A few things should be cleared up. In the Orthodox Church, as among Catholics, the Fathers do not ‘endorse’ capital punishment, partly because almost all Fathers of the Church have not lived in societies where the usage of capital punishment was ever seriously questioned on moral or any other grounds, so that it was especially incumbent on them to try to alleviate the harshness of a law that would undoubtedly be too brutal. Most never saw a world where the taking of innocent life could be treated so cavalierly, so we can imagine that they would have stated their abhorrence of murderers and the punishments due such people had the society around them not already held such a strong view.
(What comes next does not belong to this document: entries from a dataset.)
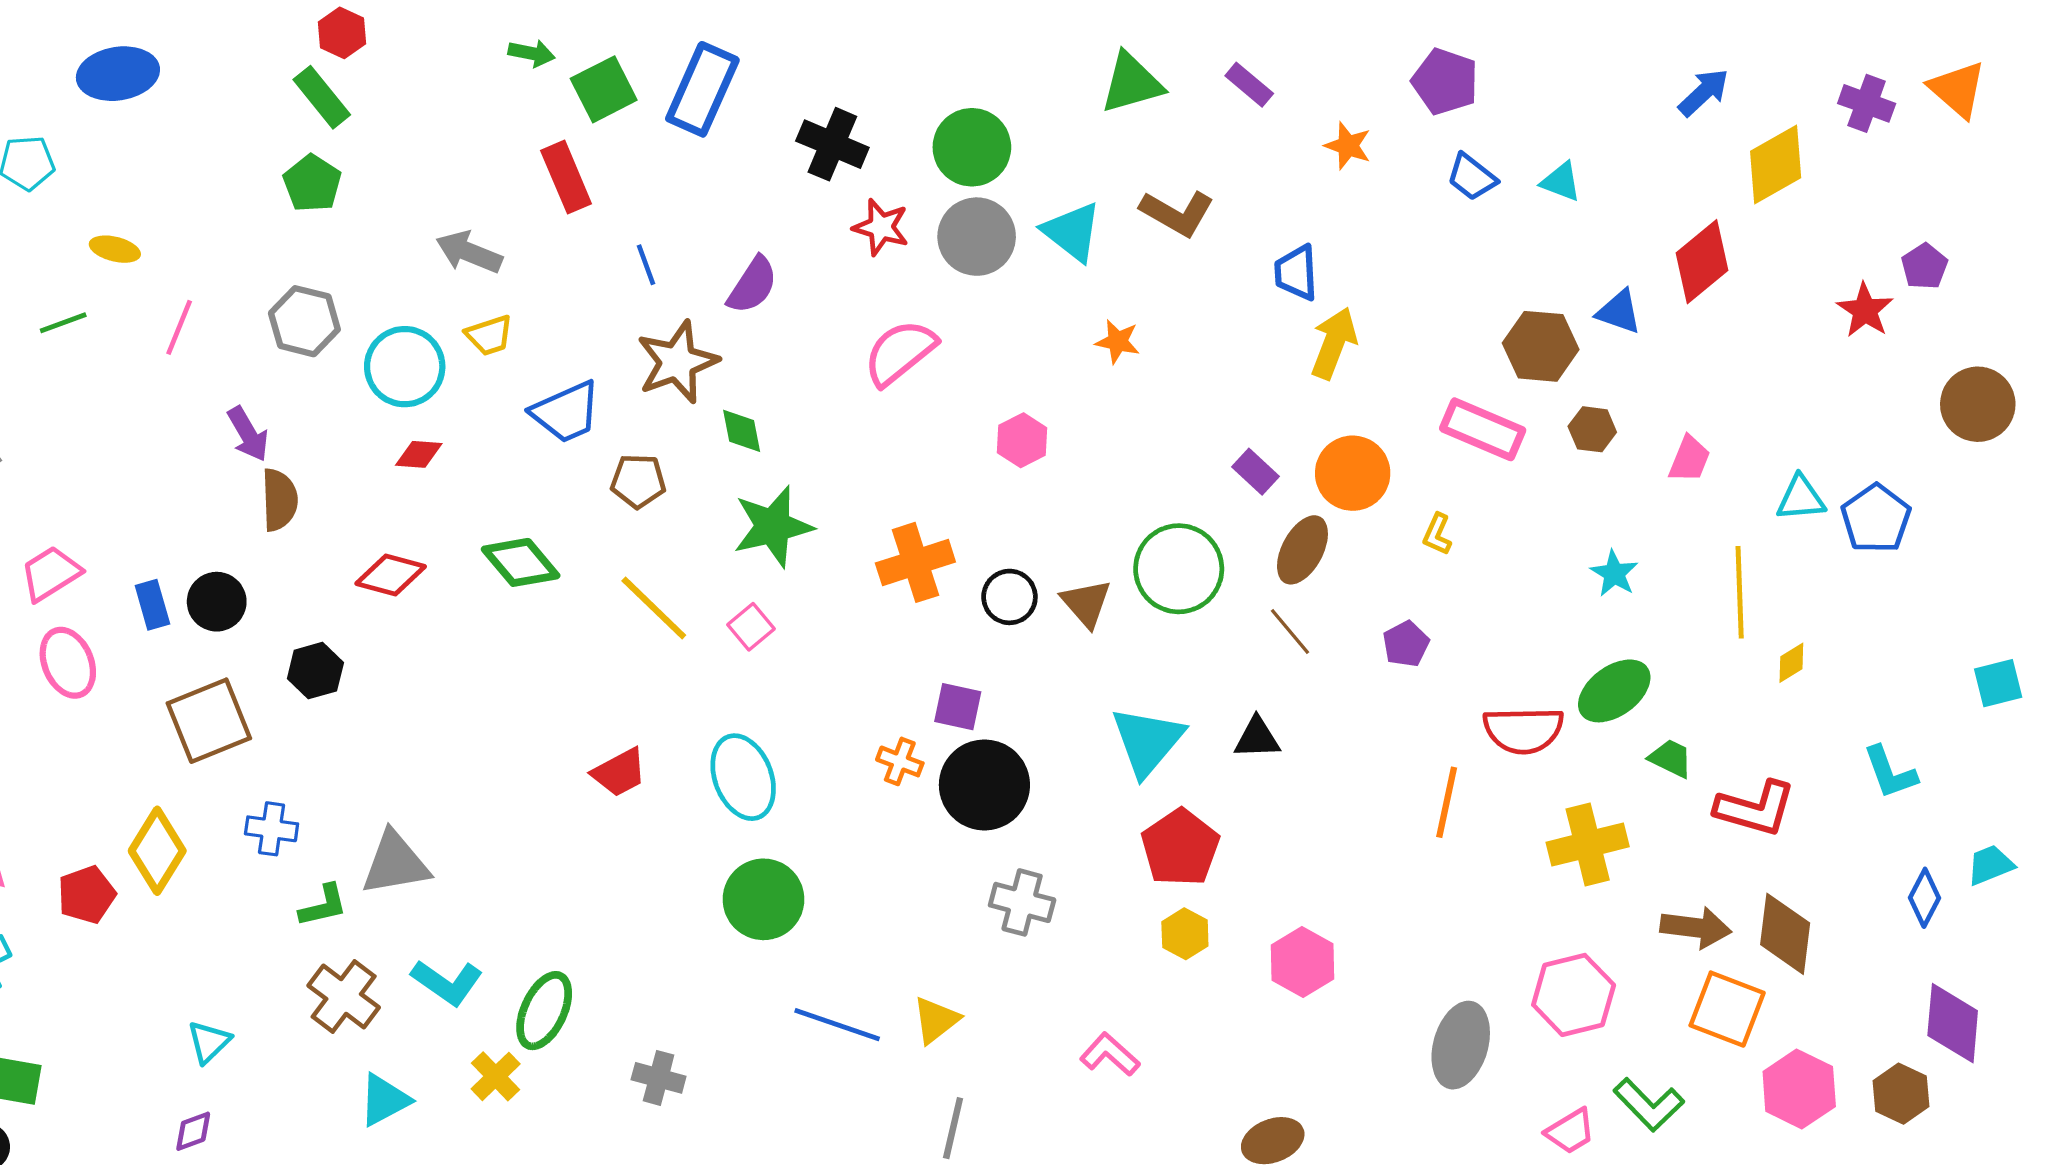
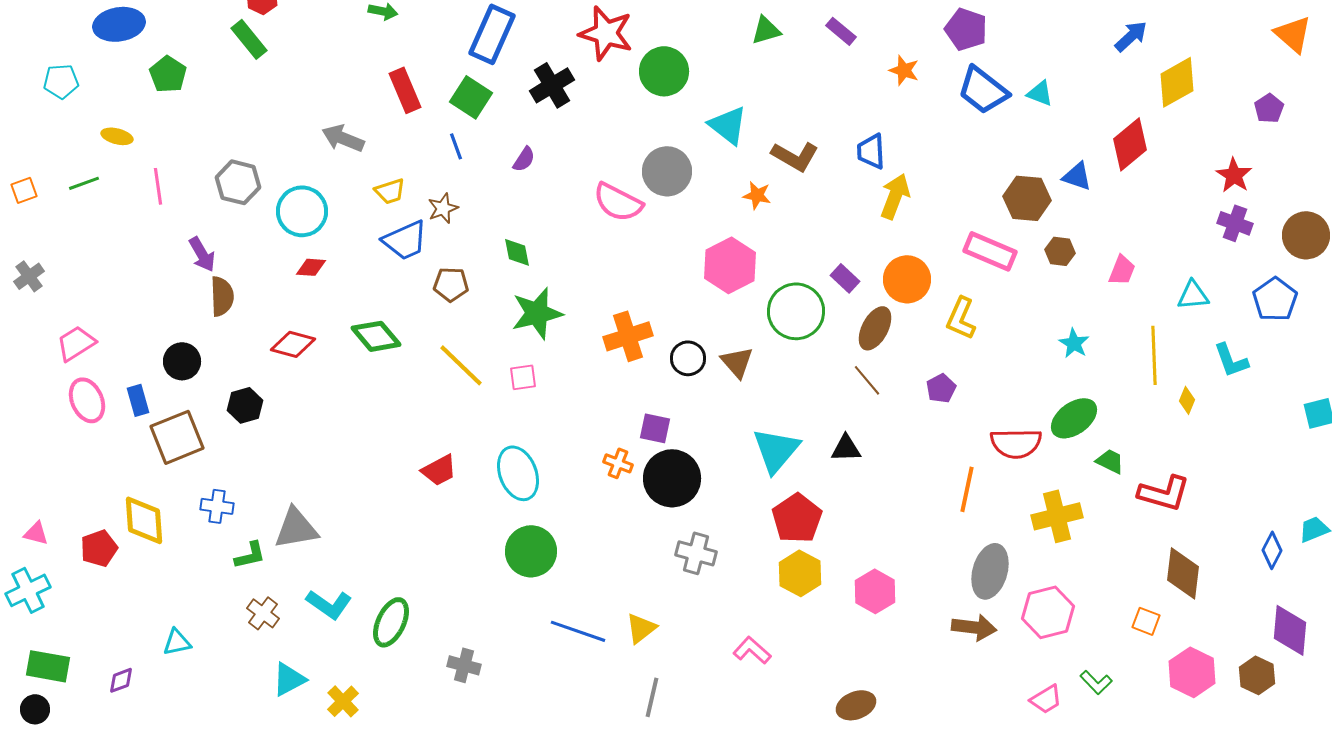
green triangle: (1132, 83) -> (766, 30), size x0.7
green square: (604, 89) -> (471, 97), moved, turned -30
purple cross: (1867, 103) -> (1235, 223), moved
black cross: (832, 144) -> (552, 85), moved, turned 36
blue trapezoid: (1472, 177) -> (983, 90), size x1.6
green pentagon: (312, 183) -> (168, 74), moved
brown L-shape: (1177, 213) -> (795, 156), moved
red star: (881, 227) -> (606, 33), moved, size x1.5
gray circle: (977, 237) -> (667, 171), moved
purple pentagon: (1925, 266) -> (1269, 108), moved
purple semicircle: (753, 285) -> (524, 159), size x0.7
pink line: (179, 327) -> (158, 186), turned -30
yellow trapezoid: (489, 335) -> (390, 191), moved
pink semicircle: (900, 353) -> (618, 202), turned -114
brown star: (677, 362) -> (443, 208), moved, size x0.6
pink hexagon: (1022, 440) -> (730, 265), moved, size x1.6
blue pentagon: (1876, 519) -> (1275, 299), moved
yellow L-shape: (1437, 534) -> (961, 318), size x1.6
green circle: (1179, 569) -> (796, 311), moved
blue rectangle: (152, 605) -> (138, 400), moved
pink square: (751, 627) -> (523, 377), turned 32
yellow diamond: (1791, 663) -> (1187, 400), turned -36
cyan L-shape: (1890, 772) -> (1231, 360), moved
yellow diamond: (157, 851) -> (144, 520), turned -36
brown arrow: (1696, 928) -> (974, 627), moved
yellow hexagon: (1185, 934) -> (800, 573), size x1.4
brown cross: (344, 996) -> (263, 613), size x0.7
orange square: (1727, 1009) -> (1146, 621), size x0.6
cyan triangle: (209, 1042) -> (177, 642), turned 32
gray ellipse: (1461, 1045) -> (990, 571), moved
yellow cross: (496, 1076) -> (343, 701), moved
green L-shape: (1649, 1105) -> (1096, 682), size x0.7
purple diamond: (193, 1131) -> (121, 680), moved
In truth, as the Book of Ezekiel (Ez. 33:11) tells us, as phrased in a common Orthodox prayer, God does not desire the death of a sinner, but rather that he should return to Him and live. This is, in brief, the whole of God’s desire throughout salvation history. Nonetheless, just as death has entered the world through sin, because God has allowed it as a limit to sin, so it is fitting and reasonable that God would permit, nay, require that a vicious and impious person who not only steals another’s life but commits sacrilege in marring and attacking one made in the image of God be put to death as a limit to his sins and a limit to the destructiveness wrought by sin in the world. Certainly, the Fathers acknowledge the authority of the secular arm to do this, and in the past in the Byzantine case they acknowledged its legitimacy under Roman law.

Even though God did not create death, and He takes no pleasure in the death of any of His creatures, He turns even this evil to some good and to the accomplishment of His will. And it is painfully evident that God wills that men love one another as He has loved us, and certainly not that men slay one another: what could be more heinous, more alienating from God and sinful, than repudiating one of the two great commandments given us by the Lord by doing violence against another person? How else should we treat someone who has transgressed this sacred boundary than to execute him in payment of his debt? Against this, what possible sense can Mr. Bottum’s argument make?